--- Given entries Enclosed Below ---
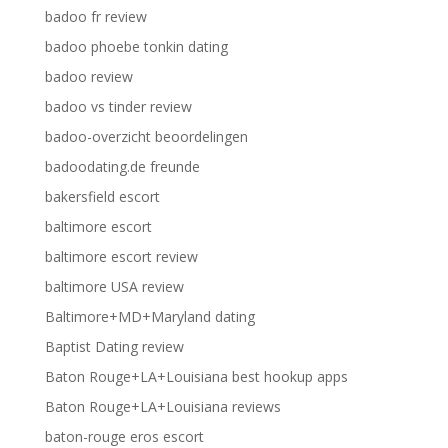
badoo fr review
badoo phoebe tonkin dating
badoo review
badoo vs tinder review
badoo-overzicht beoordelingen
badoodating.de freunde
bakersfield escort
baltimore escort
baltimore escort review
baltimore USA review
Baltimore+MD+Maryland dating
Baptist Dating review
Baton Rouge+LA+Louisiana best hookup apps
Baton Rouge+LA+Louisiana reviews
baton-rouge eros escort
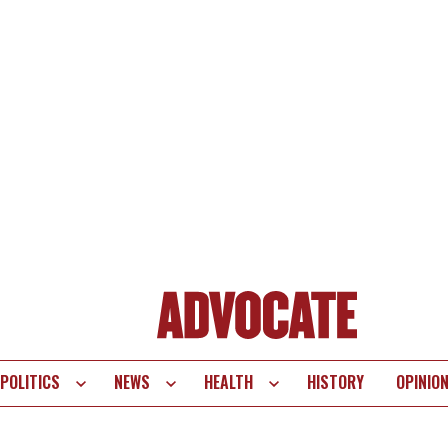
POLITICS
NEWS
HEALTH
HISTORY
OPINIO
te
vigation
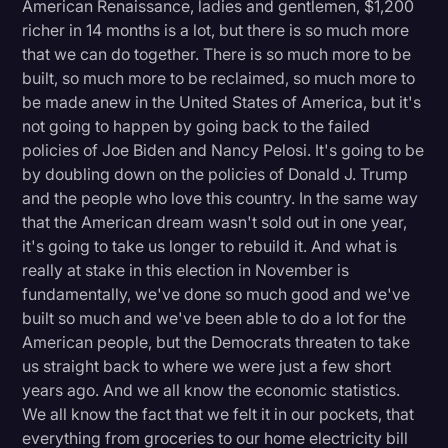
American Renaissance, ladies and gentlemen, $1,200
richer in 14 months is a lot, but there is so much more
that we can do together. There is so much more to be
built, so much more to be reclaimed, so much more to
be made anew in the United States of America, but it's
not going to happen by going back to the failed
policies of Joe Biden and Nancy Pelosi. It's going to be
by doubling down on the policies of Donald J. Trump
and the people who love this country. In the same way
that the American dream wasn't sold out in one year,
it's going to take us longer to rebuild it. And what is
really at stake in this election in November is
fundamentally, we've done so much good and we've
built so much and we've been able to do a lot for the
American people, but the Democrats threaten to take
us straight back to where we were just a few short
years ago. And we all know the economic statistics.
We all know the fact that we felt it in our pockets, that
everything from groceries to our home electricity bill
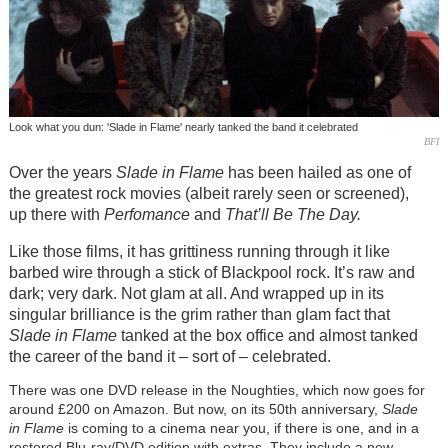
Look what you dun: 'Slade in Flame' nearly tanked the band it celebrated
BFI
Over the years
Slade in Flame
has been hailed as one of
the greatest rock movies (albeit rarely seen or screened),
up there with
Perfomance
and
That’ll Be The Day.
Like those films, it has grittiness running through it like
barbed wire through a stick of Blackpool rock. It’s raw and
dark; very dark. Not glam at all. And wrapped up in its
singular brilliance is the grim rather than glam fact that
Slade in Flame
tanked at the box office and almost tanked
the career of the band it – sort of – celebrated.
There was one DVD release in the Noughties, which now goes for
around £200 on Amazon. But now, on its 50th anniversary,
Slade
in Flame
is coming to a cinema near you, if there is one, and in a
restored Blu-ray/DVD edition with extras. They include a new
--- End of Enclosed Given entries ---
## [Work task]
Among the lines of the data above, some may hold the word "American"; report how many, as a single number.

## [Exercise output]
3